EXERCISE OBJECTIVE
Where does the word "Crossfield" appear in the data? Copy every line that holds it.

━━━━━ DATASET EXTRACT

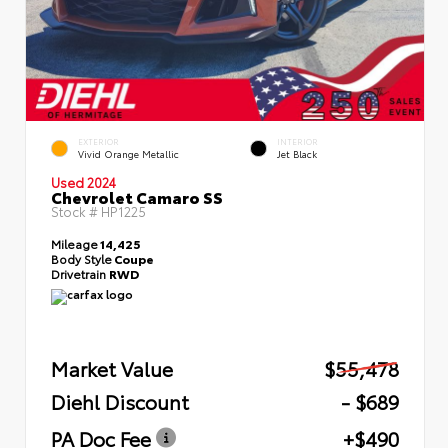
EXTERIOR
INTERIOR
Vivid Orange Metallic
Jet Black
Used 2024
Chevrolet Camaro SS
Stock #
HP1225
Mileage
14,425
Body Style
Coupe
Drivetrain
RWD
Market Value
$55,478
Diehl Discount
- $689
PA Doc Fee
+$490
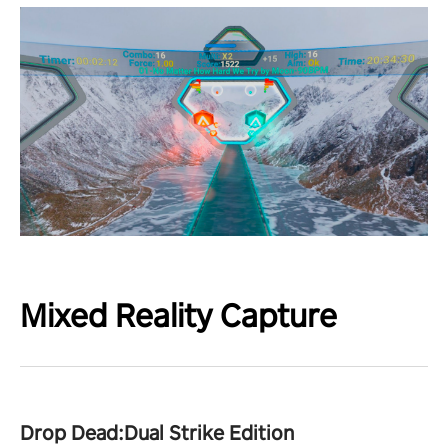
Mixed Reality Capture
Drop Dead:Dual Strike Edition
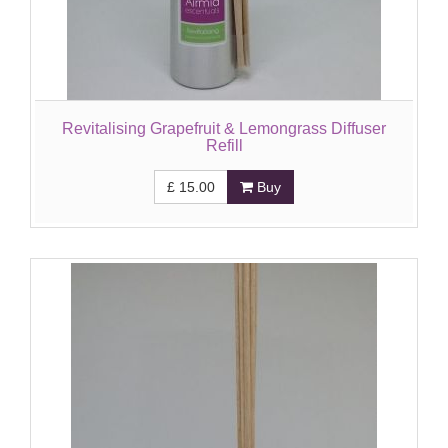
Revitalising Grapefruit & Lemongrass Diffuser
Refill
£
15.00
Buy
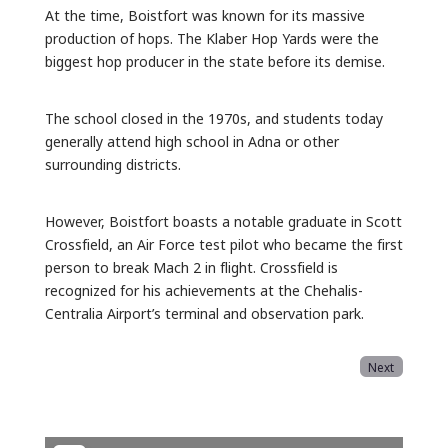
At the time, Boistfort was known for its massive
production of hops. The Klaber Hop Yards were the
biggest hop producer in the state before its demise.
The school closed in the 1970s, and students today
generally attend high school in Adna or other
surrounding districts.
However, Boistfort boasts a notable graduate in Scott
Crossfield, an Air Force test pilot who became the first
person to break Mach 2 in flight. Crossfield is
recognized for his achievements at the Chehalis-
Centralia Airport’s terminal and observation park.
Next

━━━━━━━━━━

YOUR SOLUTION
Crossfield, an Air Force test pilot who became the first
person to break Mach 2 in flight. Crossfield is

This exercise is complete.